Identifying hypomethylated regions (HMRs): In most mammalian cells, the majority of the genome has high methylation, and regions of low methylation are typically the interesting features. (This seems to be true for essentially all healthy differentiated cell types, but not cells of very early embryogenesis, various germ cells and precursors, and placental lineage cells.) These are valleys of low methylation are called hypomethylated regions (HMR) for historical reasons. To identify the HMRs, we use the dnmtools hmr command, which uses a statistical model that accounts for both the methylation level fluctations and the varying amounts of data available at each CpG site.
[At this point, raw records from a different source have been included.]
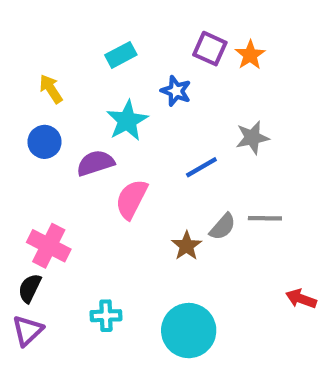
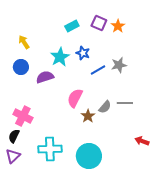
cyan rectangle: (121, 55) -> (72, 26), moved
blue star: (176, 91) -> (83, 53), moved
blue line: (201, 167) -> (98, 70), moved
pink semicircle: (131, 199) -> (75, 98), moved
cyan cross: (106, 316) -> (50, 149), size x1.6

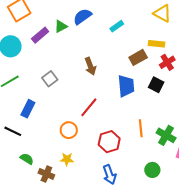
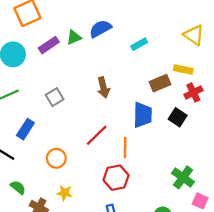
orange line: (141, 128) -> (125, 148), moved
orange circle: (69, 130) -> (56, 158), moved

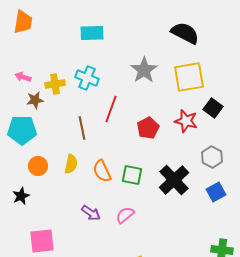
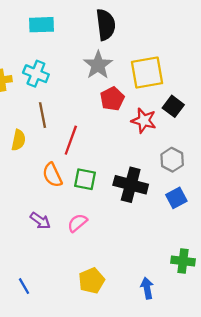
black semicircle: (185, 33) -> (106, 25), moved, turned 56
red line: (111, 109) -> (71, 140), moved
brown line: (82, 128) -> (42, 115), moved
red pentagon: (148, 128) -> (112, 99), moved
yellow semicircle: (71, 164) -> (19, 140), moved
black cross: (174, 180) -> (131, 185), turned -32

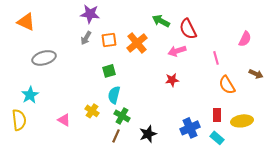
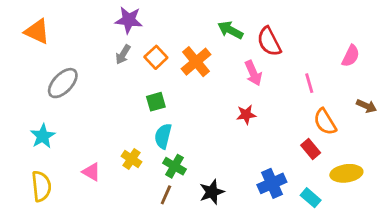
orange square: (109, 40) -> (156, 57), turned -35
pink arrow: (177, 51) -> (253, 73), turned -96
gray ellipse: (44, 58) -> (63, 83), turned -30
red rectangle: (217, 115) -> (311, 149), moved, turned -40
yellow semicircle: (19, 120) -> (41, 186), moved

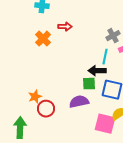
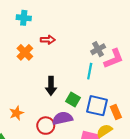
black arrow: (97, 71) -> (51, 86), moved, turned -90
green square: (89, 84) -> (73, 99), turned 32
red circle: (46, 109) -> (46, 126), moved

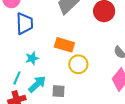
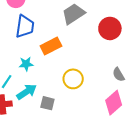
orange rectangle: (64, 45) -> (51, 46), moved, turned -54

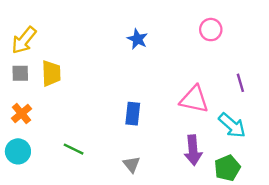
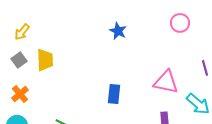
yellow arrow: (24, 40) -> (22, 32), size x0.7
gray square: (20, 73) -> (19, 60), turned -35

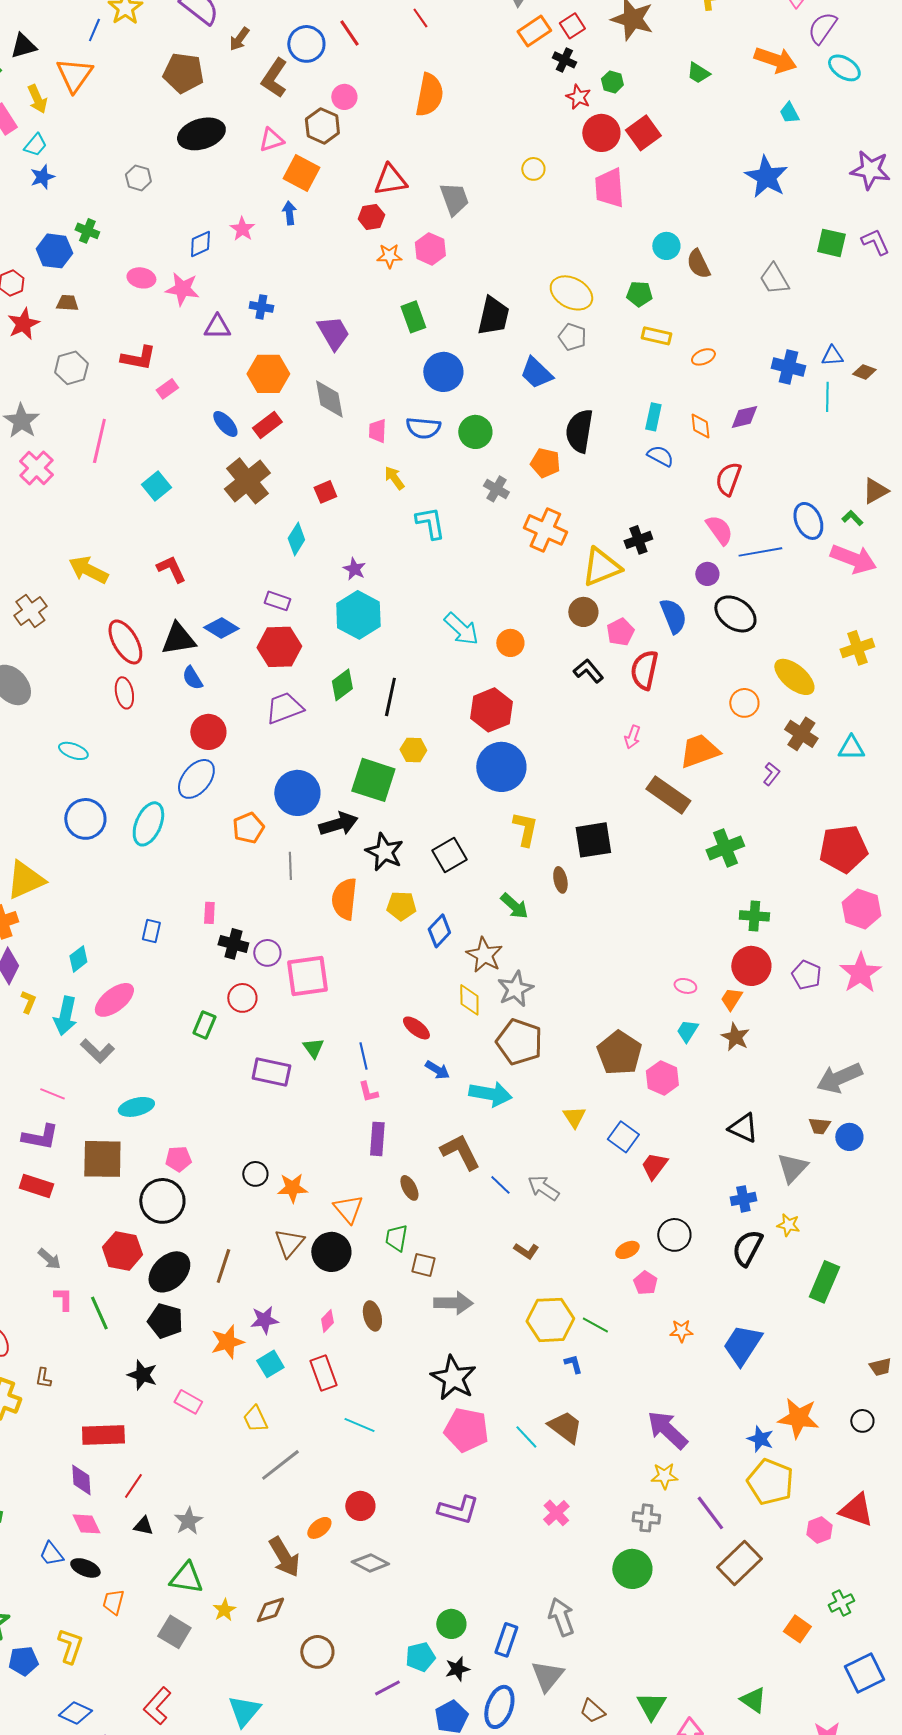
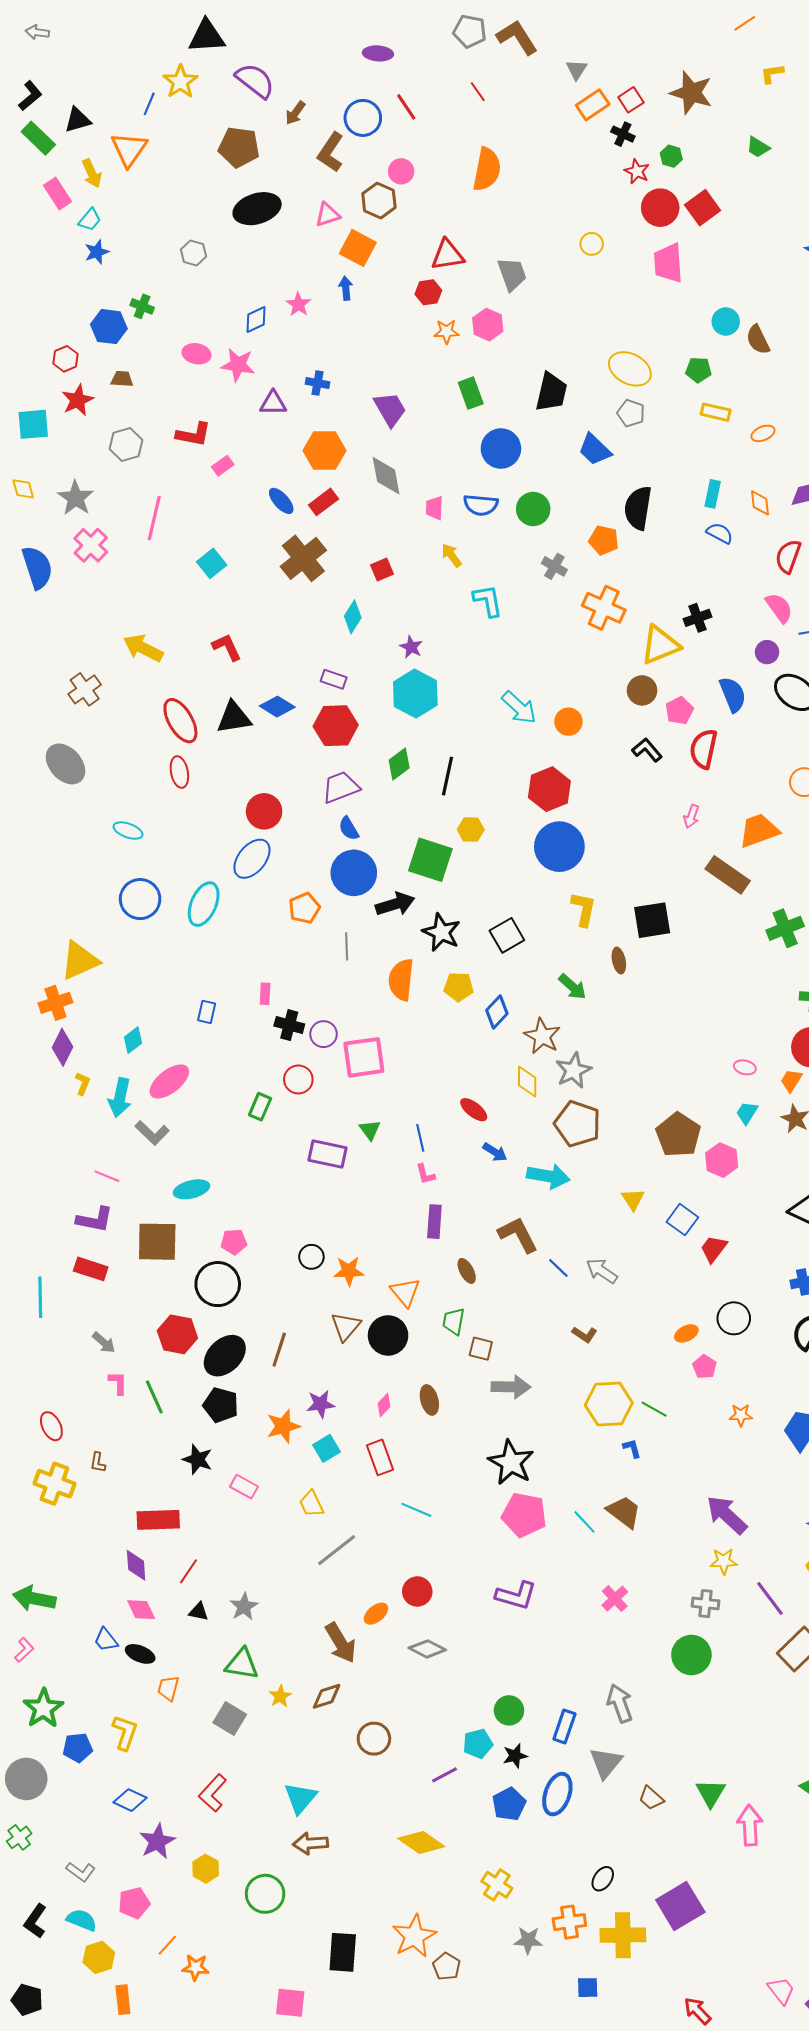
blue semicircle: (192, 678) -> (349, 828), moved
Partially methylated domains: Partially methylated domains are large genomic regions showing partial methylation observed in immortalized cell lines and cancerous cells. The pmd program is used to identify PMDs.

Allele-specific methylation: Allele-Specific methylated regions refers to regions where the parental allele is differentially methylated compared to the maternal allele. The program allelic is used to compute allele-specific methylation score can be computed for each CpG site by testing the linkage between methylation status of adjacent reads, and the program amrfinder is used to identify regions with allele-specific methylation.

For more detailed description of the methods of each step, please refer to the DNMTools documentation.